Devir-teslim bugün gerçekleşecek.
***
Ancak bu kadar olur...
AB’de kalmaktan yana oy kullanan May, Muhafazakâr Parti’nin liderliğine ve başbakanlık koltuğuna geçiyor.
İlahi komedya diye senaryosunu yazıp yüz kere prova etseniz tutturamazsınız.
Denk geldi mi geliyor işte, kime niyet kime kısmet, başı çeken ayrılıkçılar gitti, kalalımcı May başa geçiyor.
İngiliz basınında okudum, Salman Rüşdi bu ibretlik durumu Twitter’da şöyle özetlemiş:
“Brexit’çiler cama (arsız çocuklar gibi) taş atıp atıp durdular, şimdi ise arkalarına bakmadan kaçışıyorlar.”
İngilizleri AB’ye karşı dolduranların, olay mahallinden hızla uzaklaşmaları hem de nasıl ibretlik.
***
Referandumdan hemen sonra İngilizler Google’da, “AB’den ayrılırsak ne olur” sorusuna cevap aramışlardı deliler gibi.
‘Şimdi ne olacak, başımıza ne gelecek’ sorusunu, ‘AB nedir’ sorusu takip etmişti.
En popüler arama başlıklarına bakılırsa neye oy verdiklerini bilmeden ayrılma kararı vermiş çoğu.

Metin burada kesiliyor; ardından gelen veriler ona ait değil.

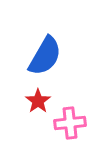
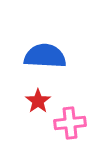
blue semicircle: rotated 117 degrees counterclockwise
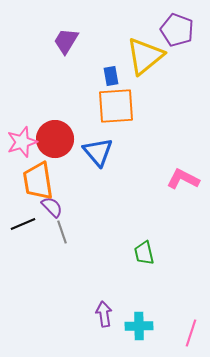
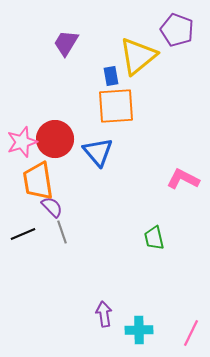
purple trapezoid: moved 2 px down
yellow triangle: moved 7 px left
black line: moved 10 px down
green trapezoid: moved 10 px right, 15 px up
cyan cross: moved 4 px down
pink line: rotated 8 degrees clockwise
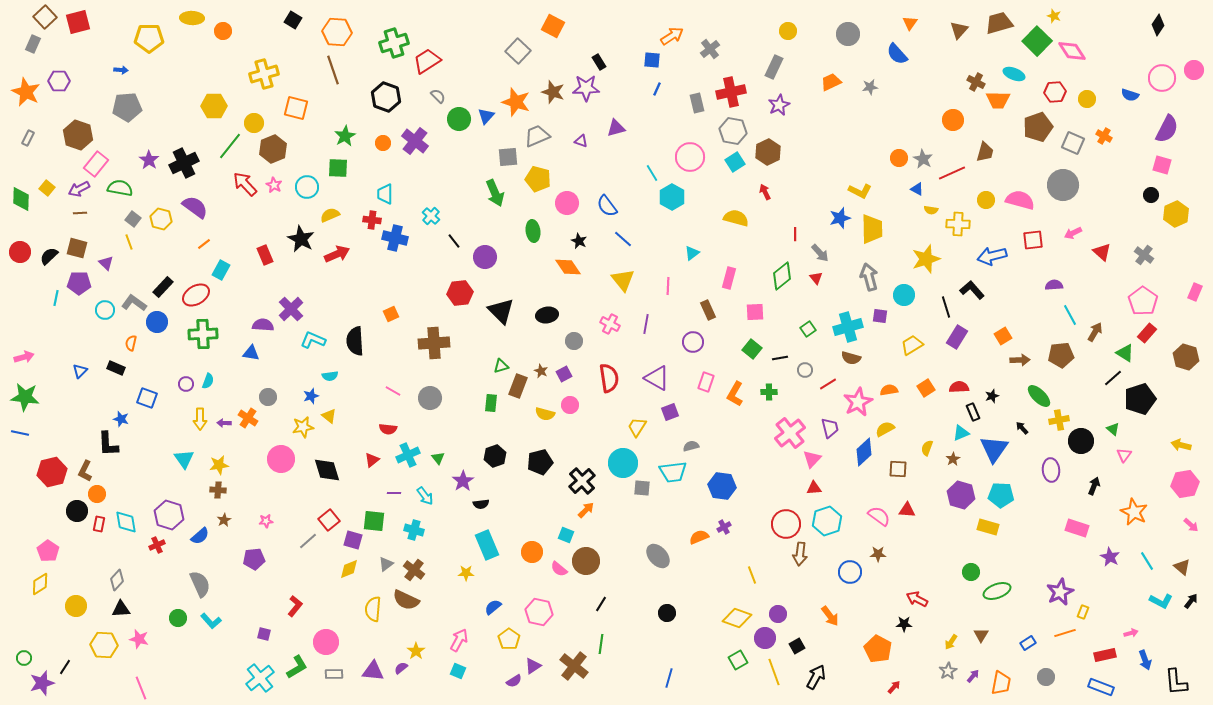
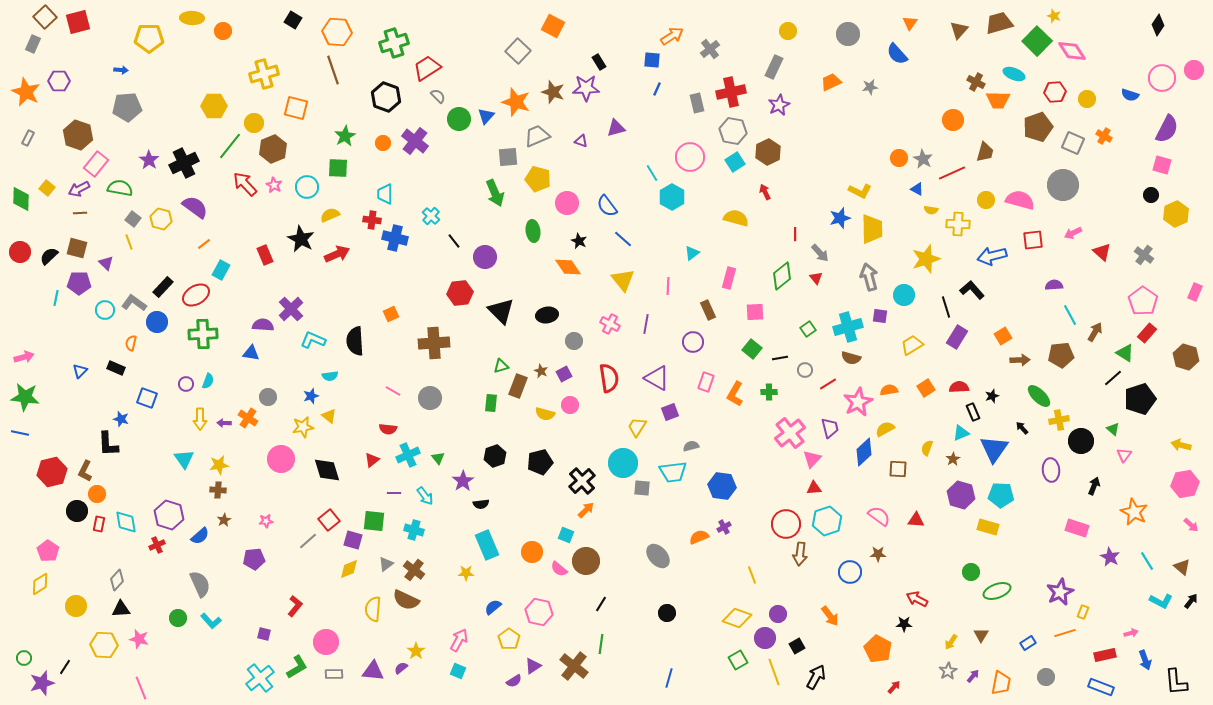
red trapezoid at (427, 61): moved 7 px down
red triangle at (907, 510): moved 9 px right, 10 px down
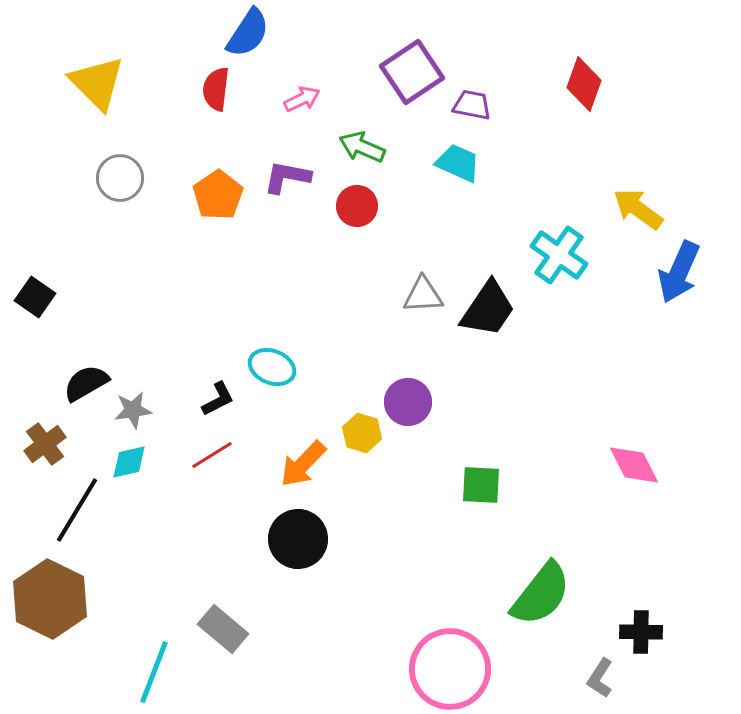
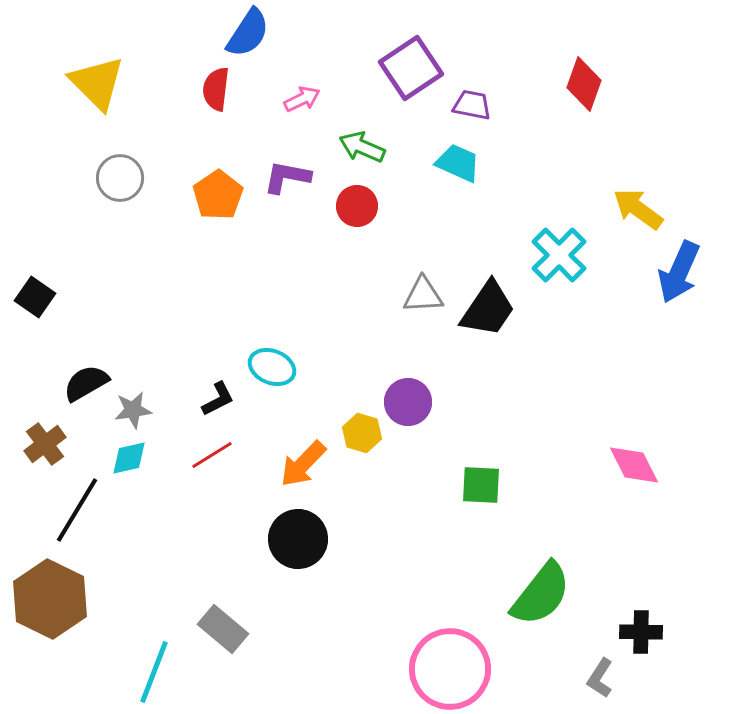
purple square: moved 1 px left, 4 px up
cyan cross: rotated 10 degrees clockwise
cyan diamond: moved 4 px up
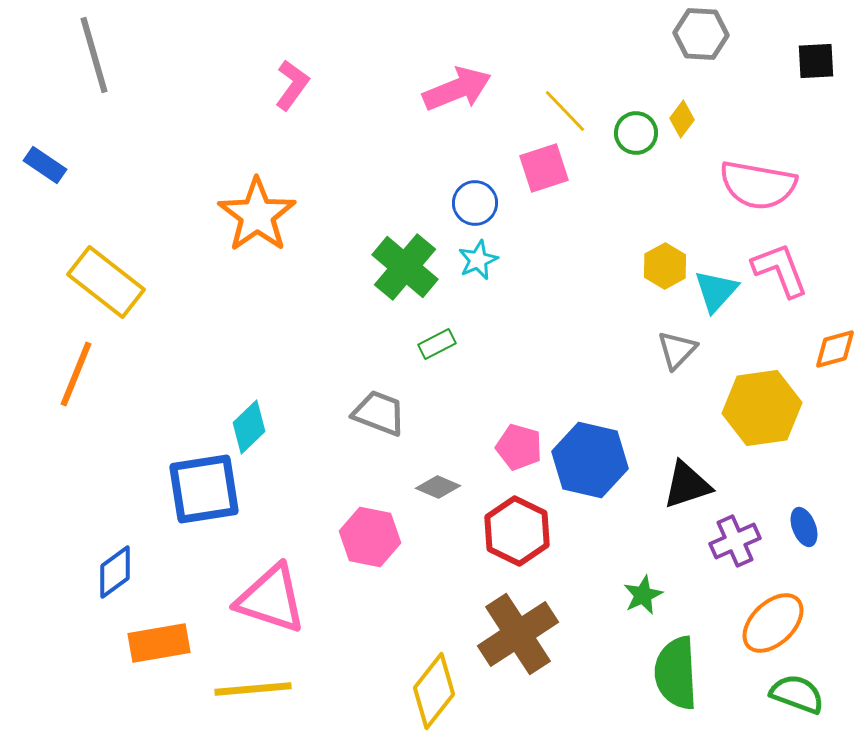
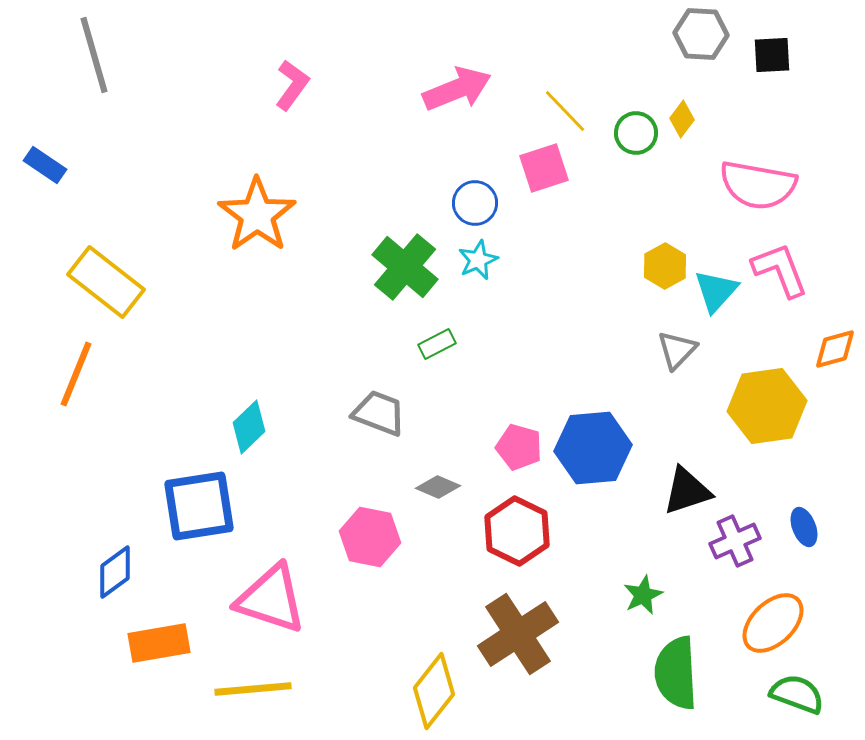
black square at (816, 61): moved 44 px left, 6 px up
yellow hexagon at (762, 408): moved 5 px right, 2 px up
blue hexagon at (590, 460): moved 3 px right, 12 px up; rotated 18 degrees counterclockwise
black triangle at (687, 485): moved 6 px down
blue square at (204, 489): moved 5 px left, 17 px down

Öyle olmasa, oy verdikten sonra akıllarına gelmezdi bunları sorup soruşturmak.
Neyi vurduklarını tetiği çektikten sonra düşünmeye başlamak gibi. Önce ateş edip sonra nişan alma hikâyesi.
Eurobarometer’in geçen yıl 28 AB ülkesinde yaptığı kamuoyu araştırması, İngilizlerin bu şaşkınlığını açıklıyor.
Sonuçlar, bütün üye ülke halkları arasında AB hakkında en bilgisiz iki halktan birinin İngilizler olduğunu gösteriyordu. Diğeri ise Litvanyalılar...
Eylemlerinin sonucunu baştan düşünmedikleri için, şimdi ne olacak diye ellerini başlarının arasına almış kara kara düşüncelere dalıyorlar.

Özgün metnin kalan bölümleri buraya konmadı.